Your assignment: Your job is to copy every line in the material containing the word "Social".

Excerpted data:
__________________________________________________

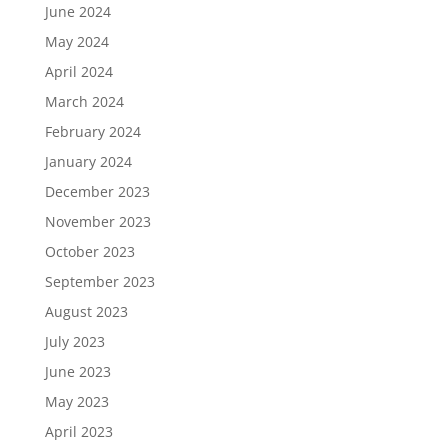
June 2024
May 2024
April 2024
March 2024
February 2024
January 2024
December 2023
November 2023
October 2023
September 2023
August 2023
July 2023
June 2023
May 2023
April 2023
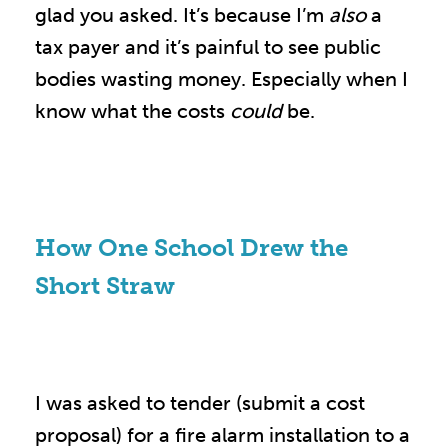
glad you asked. It’s because I’m
also
a
tax payer and it’s painful to see public
bodies wasting money. Especially when I
know what the costs
could
be.
How One School Drew the
Short Straw
I was asked to tender (submit a cost
proposal) for a fire alarm installation to a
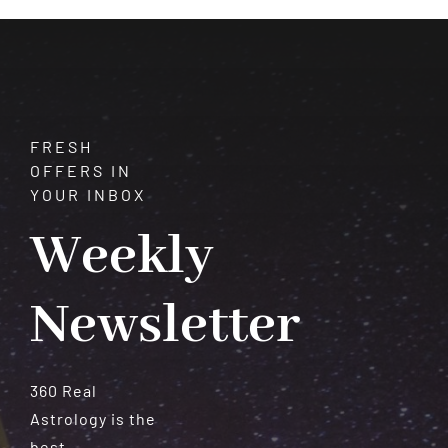
Must
Be
Careful
FRESH
OFFERS IN
YOUR INBOX
Weekly
Newsletter
360 Real
Astrology is the
best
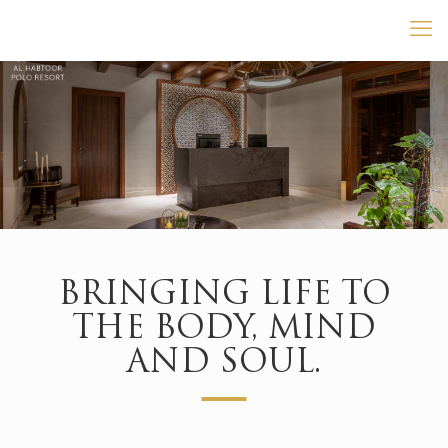
BRINGING LIFE TO
THE BODY, MIND
AND SOUL.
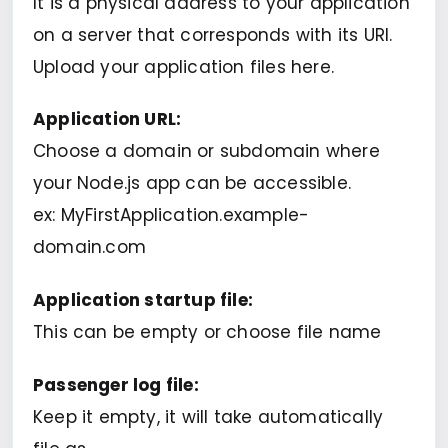
It is a physical address to your application
on a server that corresponds with its URI.
Upload your application files here.
Application URL:
Choose a domain or subdomain where
your Node.js app can be accessible.
ex: MyFirstApplication.example-
domain.com
Application startup file:
This can be empty or choose file name
Passenger log file:
Keep it empty, it will take automatically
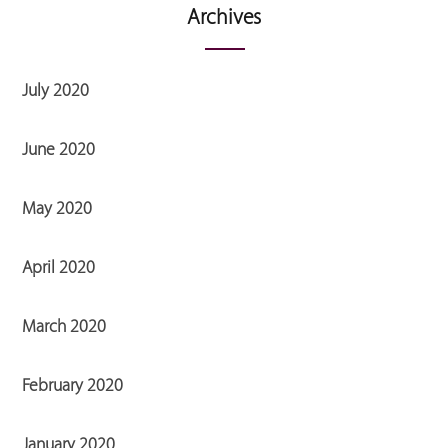
Archives
July 2020
June 2020
May 2020
April 2020
March 2020
February 2020
January 2020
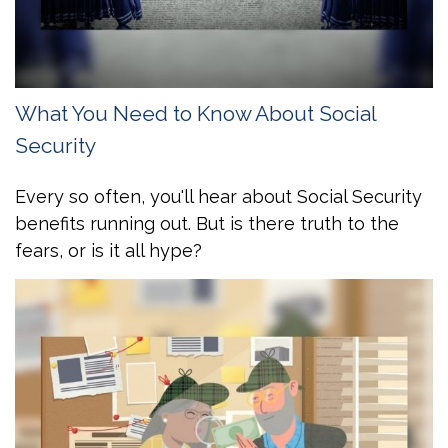
What You Need to Know About Social
Security
Every so often, you'll hear about Social Security
benefits running out. But is there truth to the
fears, or is it all hype?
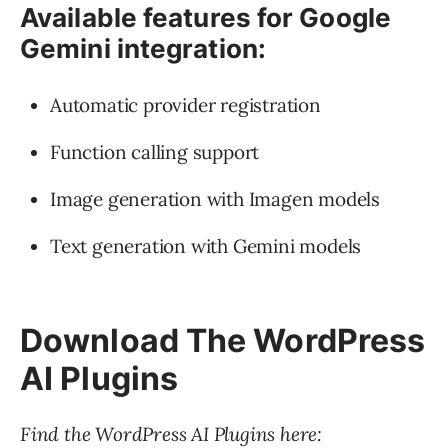
Available features for Google
Gemini integration:
Automatic provider registration
Function calling support
Image generation with Imagen models
Text generation with Gemini models
Download The WordPress
AI Plugins
Find the WordPress AI Plugins here:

__________________________________________________

Exercise answer:
What You Need to Know About Social
Every so often, you'll hear about Social Security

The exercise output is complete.